The full set of lines below has to be duplicated exactly, with no picture kept.

:: AVAILABLE DATA ::
= = =
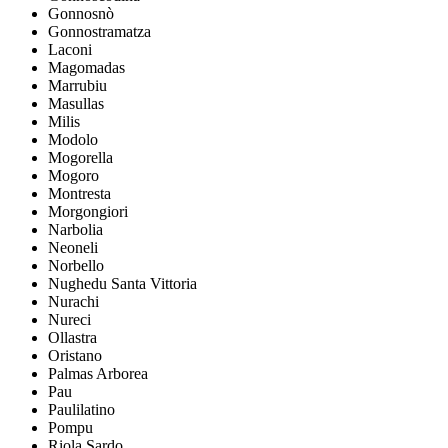
Gonnosnò
Gonnostramatza
Laconi
Magomadas
Marrubiu
Masullas
Milis
Modolo
Mogorella
Mogoro
Montresta
Morgongiori
Narbolia
Neoneli
Norbello
Nughedu Santa Vittoria
Nurachi
Nureci
Ollastra
Oristano
Palmas Arborea
Pau
Paulilatino
Pompu
Riola Sardo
= = =
:: TASK OUTPUT ::
Gonnosnò
Gonnostramatza
Laconi
Magomadas
Marrubiu
Masullas
Milis
Modolo
Mogorella
Mogoro
Montresta
Morgongiori
Narbolia
Neoneli
Norbello
Nughedu Santa Vittoria
Nurachi
Nureci
Ollastra
Oristano
Palmas Arborea
Pau
Paulilatino
Pompu
Riola Sardo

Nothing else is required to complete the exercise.